Adaleti, herkesin layık olduğuna ve hissettiğine ulaşmasını planlar. Üstünlüğü de bu liyakat ve dikkate bağlar. Ama bu, âkil-bâliğ olunca (rüşte erince) akle bağlanır. Aslî yapısı gereği; Allah’tan başkasının koyacağı kuralı reddeder; onun Rasulü’nün (elçisinin) talimatını onaylar. Hayatını o (fıtrata) talimata göre düzenleme sözü verir.Bir anlamda özüne-aslına bağlı kalacağına ahit verir. Müminliği tesbit edilince bu akdini beş belli eylemle hep yeniler, sürdürür:
Allah’ın kanun koyucu, Rasulü’nün; tebliğ, talim ve tatbik ettiriciliğini her nefeste tekrarla: her fırsatta“Lâ ilâhe illallah-Muhammedün rasulullah” der. Belki de: “Eşhedü en lâ ilâhe illallah ve eşhedü enne Muhammeden abduhû ve rasulühû” diyerek; iki şahâdeti ibadetin özü bilir.

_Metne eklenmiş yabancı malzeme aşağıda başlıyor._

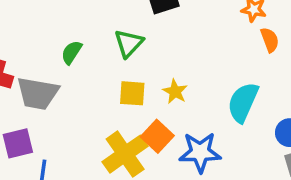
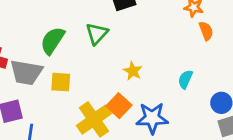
green semicircle: (72, 52) -> (52, 41), size x1.5
yellow square: (132, 93) -> (61, 82), moved
cyan semicircle: (243, 102) -> (185, 79), size x0.6

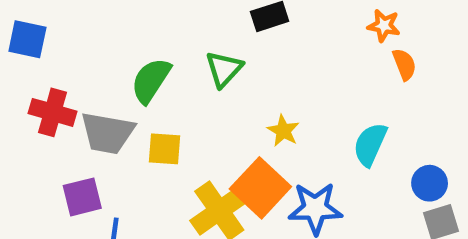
cyan semicircle: (185, 79) -> (370, 144), size x1.4
orange square: (119, 106) -> (260, 188), size x1.4

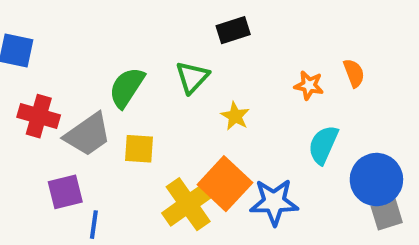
orange star: (384, 26) -> (309, 85), moved
yellow star: (283, 131) -> (235, 116), moved
gray trapezoid: (107, 133) -> (88, 134), turned -45
blue circle: (430, 183) -> (376, 180), size x1.6

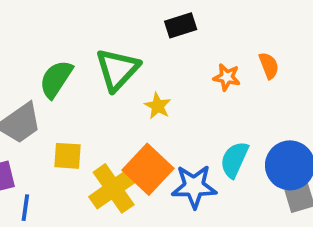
black rectangle: (233, 30) -> (181, 25), moved
green triangle: (192, 77) -> (117, 69), size x1.4
cyan semicircle: (323, 145) -> (234, 160), moved
yellow square: (139, 149) -> (67, 156), moved

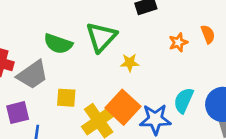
orange star: (227, 77) -> (178, 42), turned -30
green semicircle: (56, 79) -> (58, 44), turned -104
yellow star: (158, 106) -> (130, 63), turned -30

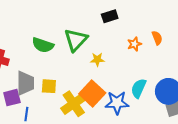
gray trapezoid: (32, 75) -> (25, 83), moved, turned -55

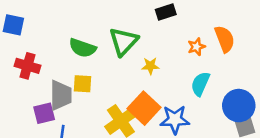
orange semicircle: (157, 38) -> (225, 39), size x1.5
yellow square: (49, 86) -> (83, 84), moved
cyan semicircle: (139, 88) -> (200, 84), moved

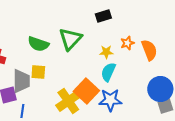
orange semicircle: (225, 39) -> (149, 50), moved
yellow star: (150, 66) -> (106, 52), moved
cyan semicircle: (200, 84) -> (108, 72), moved

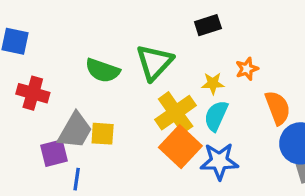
orange semicircle: (149, 50) -> (278, 108), moved
yellow square: (38, 72) -> (103, 134), moved
gray trapezoid: (21, 81) -> (75, 130), turned 30
yellow cross: (68, 101) -> (176, 113), moved

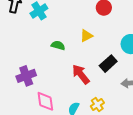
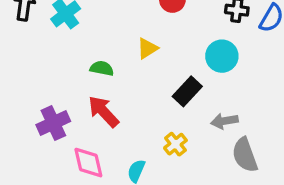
red arrow: (81, 74) -> (104, 112), moved
yellow cross: (97, 105) -> (175, 144), moved

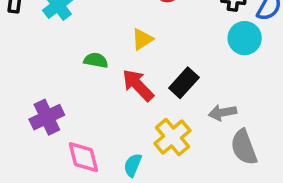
cyan circle: (222, 56) -> (245, 38), moved
red arrow: (104, 112) -> (138, 85), moved
yellow cross: (175, 144) -> (172, 137), size x1.5

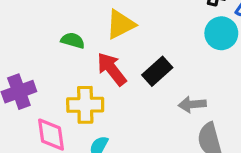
yellow triangle: (142, 39) -> (121, 24), size x1.4
yellow cross: (172, 137) -> (85, 105), moved, turned 33

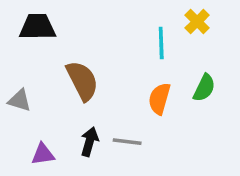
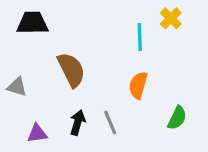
green semicircle: (204, 88) -> (177, 118), moved
gray line: (127, 142) -> (110, 123), turned 60

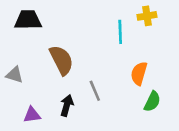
yellow cross: (171, 18) -> (147, 16), turned 36
orange semicircle: (138, 85) -> (139, 73), moved
gray line: (110, 123) -> (95, 91), moved

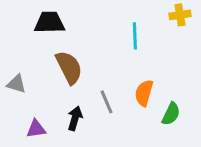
yellow cross: (147, 16) -> (180, 15), moved
black trapezoid: (28, 20) -> (49, 22), moved
orange semicircle: (139, 73) -> (144, 93), moved

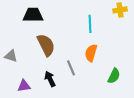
orange semicircle: (144, 93) -> (91, 53), moved
black arrow: (75, 118) -> (50, 79), turned -42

Bütün öbür dört temel ödevin içine oturtur… Hele, bu iki ilkeyi birbirinden ayırmaz, birini ihmal etmez… düşünür ki;
“Muhammed Rasulullah” olmasa / gelmeseydi; “Lâ ilâhe illallah” demesini kim öğretecekti?6 Çünkü önceki peygamberlerin şeriatleri kaybolmuş. Musa ve İsa’nın tebliğâtı ise özüyle sözüyle değiştirilmiş; şirk dini olmuş: Bir zümre “Üzeyr Allah’ın oğlu” diyecek hale düşmüş; bir zümrede İsa Allah’ın oğlu demiş, şirk dini olmuş. “Muhammed Rasulullah” gelince/olunca, sözü yerine oturtmuş; yahudinin “üstün ırk” olma iddia ve hezeyanı ve hıristiyanın Allah’a evlad isnadı safsatası önlenmiş.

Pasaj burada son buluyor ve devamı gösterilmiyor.